INPUT DATA below:
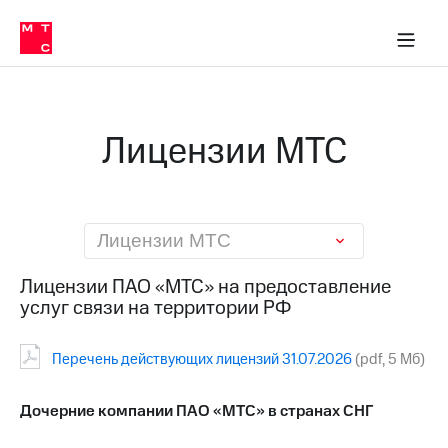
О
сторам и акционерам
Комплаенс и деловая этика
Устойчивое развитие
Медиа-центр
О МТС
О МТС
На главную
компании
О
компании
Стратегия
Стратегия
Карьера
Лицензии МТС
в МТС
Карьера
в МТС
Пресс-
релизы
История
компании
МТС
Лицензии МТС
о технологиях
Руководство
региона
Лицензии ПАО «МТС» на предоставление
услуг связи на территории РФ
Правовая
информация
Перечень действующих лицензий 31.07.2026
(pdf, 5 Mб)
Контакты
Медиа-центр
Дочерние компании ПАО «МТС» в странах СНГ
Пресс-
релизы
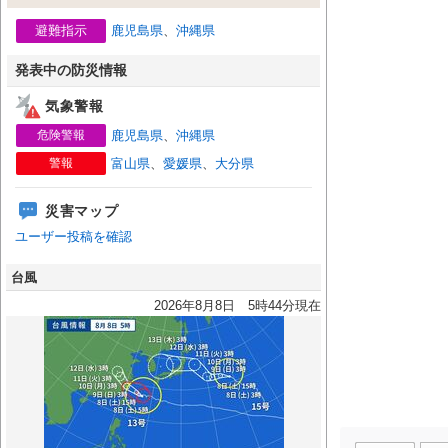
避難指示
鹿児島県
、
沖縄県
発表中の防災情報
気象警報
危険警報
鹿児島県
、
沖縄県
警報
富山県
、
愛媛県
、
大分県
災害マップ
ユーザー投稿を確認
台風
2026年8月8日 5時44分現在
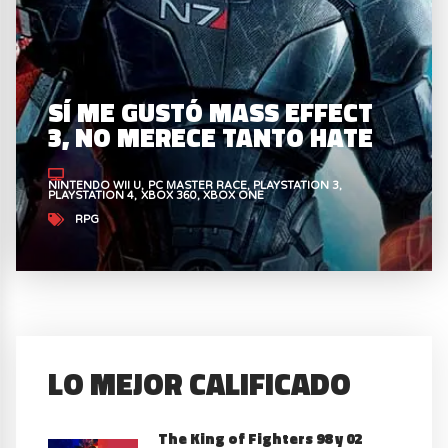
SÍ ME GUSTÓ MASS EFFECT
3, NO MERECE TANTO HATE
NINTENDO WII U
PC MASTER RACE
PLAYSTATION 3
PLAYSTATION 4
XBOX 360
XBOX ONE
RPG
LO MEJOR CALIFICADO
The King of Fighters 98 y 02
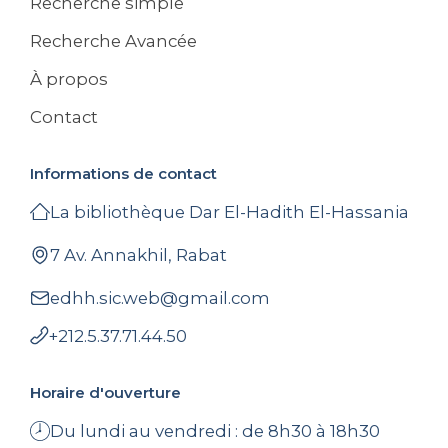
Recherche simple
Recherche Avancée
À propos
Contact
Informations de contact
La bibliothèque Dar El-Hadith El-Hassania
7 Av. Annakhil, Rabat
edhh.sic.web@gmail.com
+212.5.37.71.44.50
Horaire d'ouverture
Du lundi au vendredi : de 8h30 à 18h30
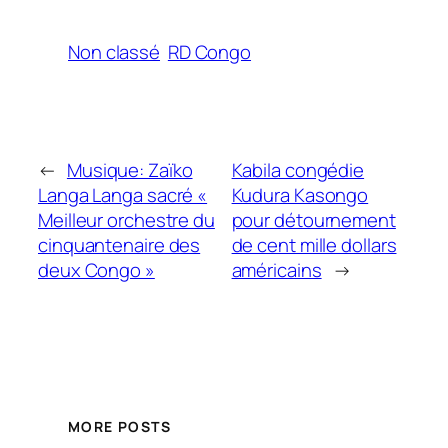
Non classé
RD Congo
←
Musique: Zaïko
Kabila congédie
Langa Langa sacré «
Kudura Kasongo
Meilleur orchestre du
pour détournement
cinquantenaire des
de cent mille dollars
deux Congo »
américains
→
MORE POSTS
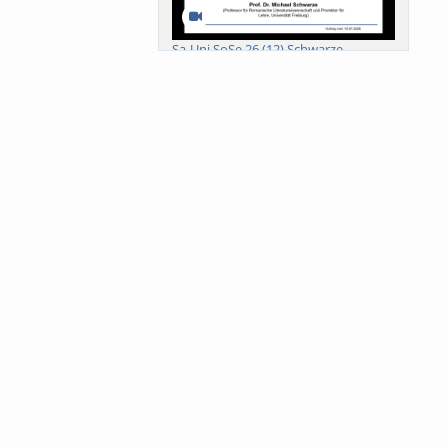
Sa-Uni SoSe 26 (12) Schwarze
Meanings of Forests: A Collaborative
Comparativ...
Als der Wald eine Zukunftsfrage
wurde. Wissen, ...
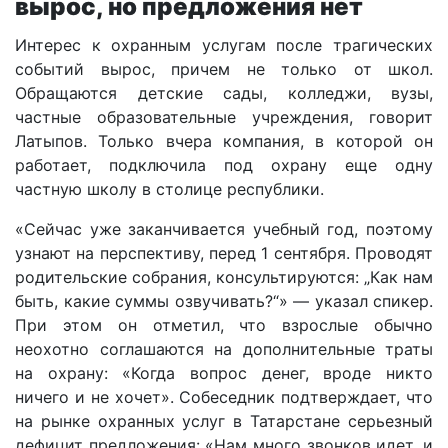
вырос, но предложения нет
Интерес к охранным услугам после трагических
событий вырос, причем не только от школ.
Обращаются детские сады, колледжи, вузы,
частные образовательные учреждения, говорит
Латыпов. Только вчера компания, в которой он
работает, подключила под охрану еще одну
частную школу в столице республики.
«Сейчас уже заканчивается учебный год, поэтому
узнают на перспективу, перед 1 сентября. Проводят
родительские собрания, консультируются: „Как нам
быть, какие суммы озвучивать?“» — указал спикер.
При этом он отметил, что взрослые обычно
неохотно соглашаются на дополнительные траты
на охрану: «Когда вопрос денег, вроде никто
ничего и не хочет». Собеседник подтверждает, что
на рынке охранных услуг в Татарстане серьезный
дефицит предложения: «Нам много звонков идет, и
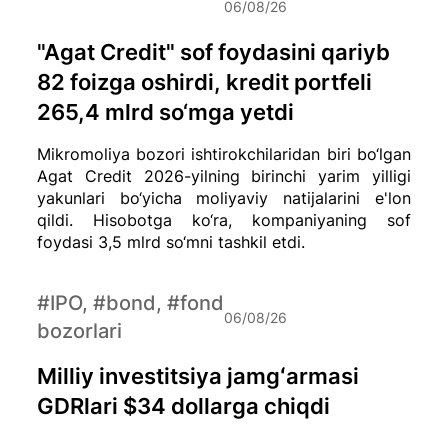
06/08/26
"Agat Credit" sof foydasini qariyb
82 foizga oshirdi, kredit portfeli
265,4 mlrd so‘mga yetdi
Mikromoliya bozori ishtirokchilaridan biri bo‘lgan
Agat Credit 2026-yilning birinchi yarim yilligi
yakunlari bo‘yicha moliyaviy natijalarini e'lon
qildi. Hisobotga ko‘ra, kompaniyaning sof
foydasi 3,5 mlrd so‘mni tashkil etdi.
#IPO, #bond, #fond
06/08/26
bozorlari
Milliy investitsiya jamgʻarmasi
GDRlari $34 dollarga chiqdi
End of INPUT DATA.
INPUT DATA below:
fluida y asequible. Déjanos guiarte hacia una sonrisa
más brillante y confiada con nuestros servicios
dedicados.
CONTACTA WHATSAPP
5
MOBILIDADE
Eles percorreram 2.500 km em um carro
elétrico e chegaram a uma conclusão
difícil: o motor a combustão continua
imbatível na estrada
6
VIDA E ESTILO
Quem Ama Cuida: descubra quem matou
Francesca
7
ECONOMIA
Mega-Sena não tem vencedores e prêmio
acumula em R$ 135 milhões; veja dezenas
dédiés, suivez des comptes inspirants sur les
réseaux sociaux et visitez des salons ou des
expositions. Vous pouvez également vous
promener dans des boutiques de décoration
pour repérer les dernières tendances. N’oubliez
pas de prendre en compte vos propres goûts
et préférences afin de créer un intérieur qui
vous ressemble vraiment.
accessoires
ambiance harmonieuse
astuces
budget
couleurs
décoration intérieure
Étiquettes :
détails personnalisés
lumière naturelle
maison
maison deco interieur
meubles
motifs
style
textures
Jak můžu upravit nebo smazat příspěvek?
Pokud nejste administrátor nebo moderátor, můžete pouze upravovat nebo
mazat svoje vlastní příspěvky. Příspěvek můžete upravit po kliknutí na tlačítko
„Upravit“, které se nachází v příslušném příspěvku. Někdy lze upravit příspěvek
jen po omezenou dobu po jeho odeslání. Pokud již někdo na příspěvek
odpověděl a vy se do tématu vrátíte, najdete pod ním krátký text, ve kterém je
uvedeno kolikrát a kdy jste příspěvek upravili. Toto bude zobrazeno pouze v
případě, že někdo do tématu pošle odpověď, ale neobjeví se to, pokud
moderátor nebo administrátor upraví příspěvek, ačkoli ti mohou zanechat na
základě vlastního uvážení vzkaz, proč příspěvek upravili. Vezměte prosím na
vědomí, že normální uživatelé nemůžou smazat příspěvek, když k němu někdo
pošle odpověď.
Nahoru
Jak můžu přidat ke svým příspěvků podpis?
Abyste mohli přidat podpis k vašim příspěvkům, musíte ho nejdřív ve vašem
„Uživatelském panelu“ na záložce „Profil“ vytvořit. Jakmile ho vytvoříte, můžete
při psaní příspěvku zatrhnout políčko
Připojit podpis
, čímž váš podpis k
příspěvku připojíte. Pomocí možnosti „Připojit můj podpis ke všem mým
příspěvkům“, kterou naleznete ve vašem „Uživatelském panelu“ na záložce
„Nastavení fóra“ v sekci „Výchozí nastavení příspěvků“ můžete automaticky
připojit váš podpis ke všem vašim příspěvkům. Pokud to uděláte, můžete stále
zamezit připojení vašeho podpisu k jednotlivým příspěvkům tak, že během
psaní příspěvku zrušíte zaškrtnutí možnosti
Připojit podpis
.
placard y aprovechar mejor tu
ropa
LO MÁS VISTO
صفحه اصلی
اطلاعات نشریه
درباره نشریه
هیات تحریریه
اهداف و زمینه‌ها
End of INPUT DATA.
● ACTIVITY: "Meanings of Forests: A Collaborative" marks the first line to copy, and "Agat Credit 2026-yilning" marks the last. Repeat that stretch above exactly, with no pictures.

● REPLY:
Meanings of Forests: A Collaborative
Comparativ...
Als der Wald eine Zukunftsfrage
wurde. Wissen, ...
вырос, но предложения нет
Интерес к охранным услугам после трагических
событий вырос, причем не только от школ.
Обращаются детские сады, колледжи, вузы,
частные образовательные учреждения, говорит
Латыпов. Только вчера компания, в которой он
работает, подключила под охрану еще одну
частную школу в столице республики.
«Сейчас уже заканчивается учебный год, поэтому
узнают на перспективу, перед 1 сентября. Проводят
родительские собрания, консультируются: „Как нам
быть, какие суммы озвучивать?“» — указал спикер.
При этом он отметил, что взрослые обычно
неохотно соглашаются на дополнительные траты
на охрану: «Когда вопрос денег, вроде никто
ничего и не хочет». Собеседник подтверждает, что
на рынке охранных услуг в Татарстане серьезный
дефицит предложения: «Нам много звонков идет, и
06/08/26
"Agat Credit" sof foydasini qariyb
82 foizga oshirdi, kredit portfeli
265,4 mlrd so‘mga yetdi
Mikromoliya bozori ishtirokchilaridan biri bo‘lgan
Agat Credit 2026-yilning birinchi yarim yilligi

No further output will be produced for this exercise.